Mount the NFS share from the NFS client over the peering connection.
# Ping the NFS server to verify connection
ping -c 5 10.0.x.x
# Mount NFS server
sudo mkdir -p /mnt/nfs
sudo mount -t nfs 10.0.x.x:/mnt/data/nfs_share /mnt/nfs -o rw,sync
Mount the EFS file system
Mount the EFS file system from the NFS client.
# Mount EFS file system
sudo mkdir -p /mnt/efs
sudo mount -t nfs4 -o nfsvers=4.1,rsize=1048576,wsize=1048576,hard,timeo=600,retrans=2,noresvport fs-xxxxxxxxxxxxxxx.efs.us-west-2.amazonaws.com:/ /mnt/efs
OR
sudo mount -t nfs4 -o sudo mount -t nfs4 -o nfsvers=4.1,rsize=1048576,wsize=1048576,hard,timeo=600,retrans=2,noresvport 172.31.x.x:/ /mnt/efs
DataSync agent
Obtain the activation code of the DataSync agent from the NFS client.
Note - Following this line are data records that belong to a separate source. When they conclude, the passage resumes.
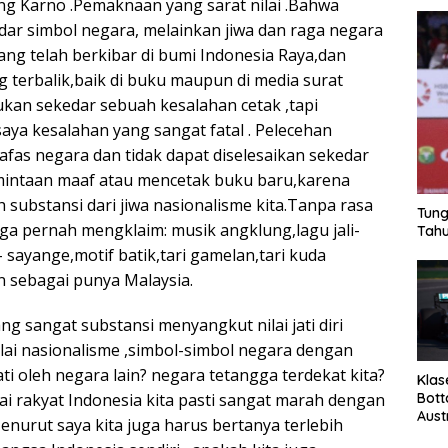
ng Karno .Pemaknaan yang sarat nilai .Bahwa
ar simbol negara, melainkan jiwa dan raga negara
ang telah berkibar di bumi Indonesia Raya,dan
g terbalik,baik di buku maupun di media surat
ukan sekedar sebuah kesalahan cetak ,tapi
aya kesalahan yang sangat fatal . Pelecehan
afas negara dan tidak dapat diselesaikan sekedar
intaan maaf atau mencetak buku baru,karena
substansi dari jiwa nasionalisme kita.Tanpa rasa
Tung
ga pernah mengklaim: musik angklung,lagu jali-
Tahu
- sayange,motif batik,tari gamelan,tari kuda
in sebagai punya Malaysia.
 sangat substansi menyangkut nilai jati diri
ilai nasionalisme ,simbol-simbol negara dengan
i oleh negara lain? negara tetangga terdekat kita?
Klas
Bott
ai rakyat Indonesia kita pasti sangat marah dengan
Aust
enurut saya kita juga harus bertanya terlebih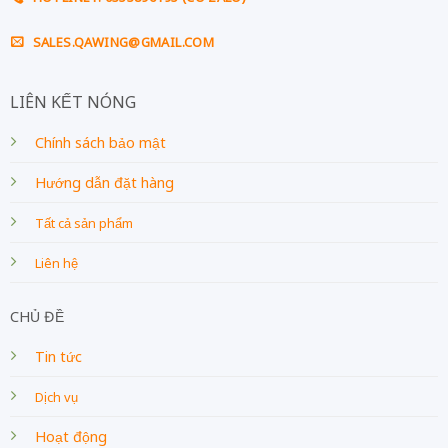
SALES.QAWING@GMAIL.COM
LIÊN KẾT NÓNG
Chính sách bảo mật
Hướng dẫn đặt hàng
Tất cả sản phẩm
Liên hệ
CHỦ ĐỀ
Tin tức
Dịch vụ
Hoạt động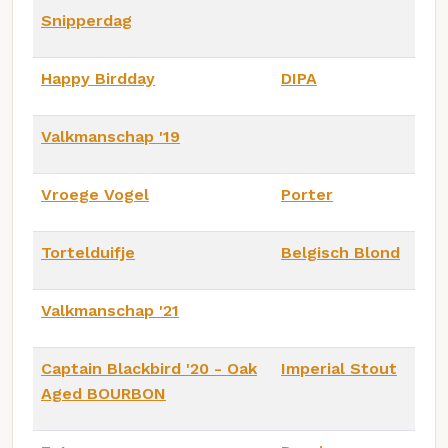
Snipperdag
Happy Birdday
DIPA
Valkmanschap '19
Vroege Vogel
Porter
Tortelduifje
Belgisch Blond
Valkmanschap '21
Captain Blackbird '20 - Oak
Imperial Stout
Aged BOURBON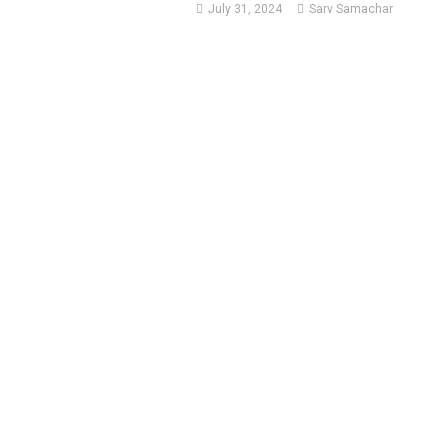
July 31, 2024
Sarv Samachar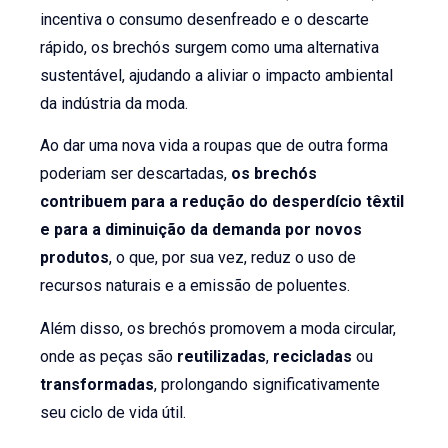
incentiva o consumo desenfreado e o descarte
rápido, os brechós surgem como uma alternativa
sustentável, ajudando a aliviar o impacto ambiental
da indústria da moda.
Ao dar uma nova vida a roupas que de outra forma
poderiam ser descartadas,
os brechós
contribuem para a redução do desperdício têxtil
e para a diminuição da demanda por novos
produtos
, o que, por sua vez, reduz o uso de
recursos naturais e a emissão de poluentes.
Além disso, os brechós promovem a moda circular,
onde as peças são
reutilizadas
,
recicladas
ou
transformadas
, prolongando significativamente
seu ciclo de vida útil.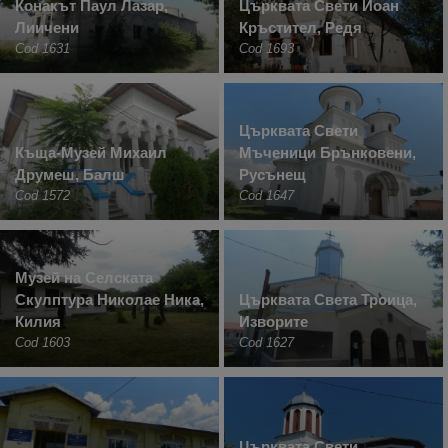
Конакът Паул Лазар,
Църквата Свети Йоан
Лиичени
Кръстител, Редя
Cod 1631
Cod 1693
Църквата Свети
Къща-Музей Михаил
Мъченици Брънковени,
Друмеш, Балш
Русънещ
Cod 1572
Cod 1647
Музей на Селската
Скулптура Николае Ника,
Църквата Света Троица,
Килия
Изворите
Cod 1603
Cod 1627
Църквата Свети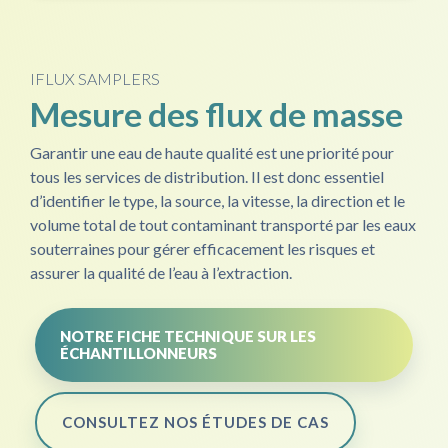
IFLUX SAMPLERS
Mesure des flux de masse
Garantir une eau de haute qualité est une priorité pour
tous les services de distribution. Il est donc essentiel
d’identifier le type, la source, la vitesse, la direction et le
volume total de tout contaminant transporté par les eaux
souterraines pour gérer efficacement les risques et
assurer la qualité de l’eau à l’extraction.
NOTRE FICHE TECHNIQUE SUR LES
ÉCHANTILLONNEURS
CONSULTEZ NOS ÉTUDES DE CAS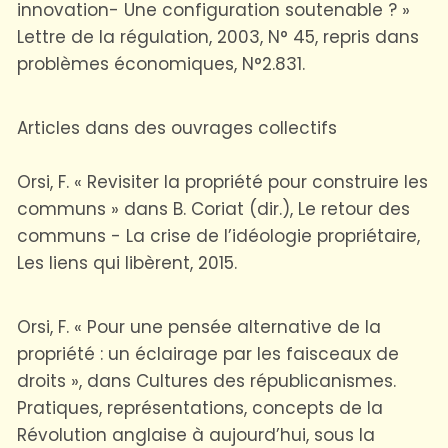
innovation- Une configuration soutenable ? »
Lettre de la régulation, 2003, N° 45, repris dans
problèmes économiques, N°2.831.
Articles dans des ouvrages collectifs
Orsi, F. « Revisiter la propriété pour construire les
communs » dans B. Coriat (dir.), Le retour des
communs - La crise de l’idéologie propriétaire,
Les liens qui libèrent, 2015.
Orsi, F. « Pour une pensée alternative de la
propriété : un éclairage par les faisceaux de
droits », dans Cultures des républicanismes.
Pratiques, représentations, concepts de la
Révolution anglaise à aujourd’hui, sous la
# Test connectivity to the agent
nc -vz 172.31.x.x 80
# Obtain activation code
sudo curl “http://<datasync-agent-ip>/?gatewayType=SYNC&activationRegion=us-west-2&privateLinkEndpoint=<datasync-vpce-ip>&endpointType=PRIVATE_LINK&no_redirect”
# NB: Replace <datasync-agent-ip> and <datasync-vpce-ip> with actual values
Activate the DataSync agent using the activation key.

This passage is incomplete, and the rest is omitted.